TASK REQUIREMENTS: Could you copy out all of the records below exactly, leaving out every picture?

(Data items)
—————
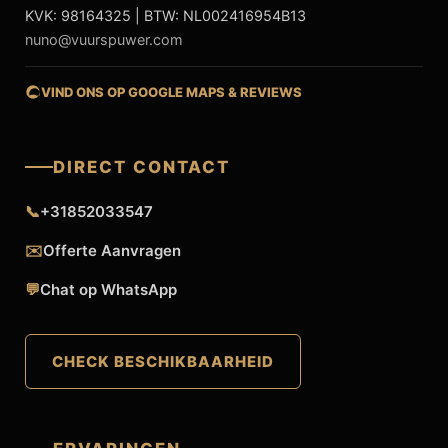
KVK: 98164325 | BTW: NL002416954B13
nuno@vuurspuwer.com
VIND ONS OP GOOGLE MAPS & REVIEWS
DIRECT CONTACT
📞
+31852033547
✉️
Offerte Aanvragen
💬
Chat op WhatsApp
CHECK BESCHIKBAARHEID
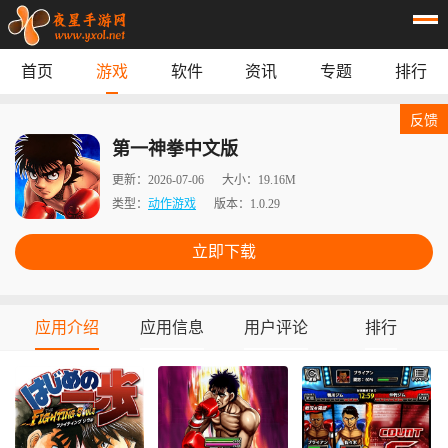
首页
游戏
软件
资讯
专题
排行
首页
游戏
应用
资讯
反馈
专题
榜单
第一神拳中文版
更新：
2026-07-06
大小：
19.16M
类型：
动作游戏
版本：
1.0.29
立即下载
应用介绍
应用信息
用户评论
排行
—————
EXERCISE RESPONSE:
KVK: 98164325 | BTW: NL002416954B13
nuno@vuurspuwer.com
VIND ONS OP GOOGLE MAPS & REVIEWS
DIRECT CONTACT
📞
+31852033547
✉️
Offerte Aanvragen
💬
Chat op WhatsApp
CHECK BESCHIKBAARHEID
首页
游戏
软件
资讯
专题
排行
首页
游戏
应用
资讯
反馈
专题
榜单
第一神拳中文版
更新：
2026-07-06
大小：
19.16M
类型：
动作游戏
版本：
1.0.29
立即下载
应用介绍
应用信息
用户评论
排行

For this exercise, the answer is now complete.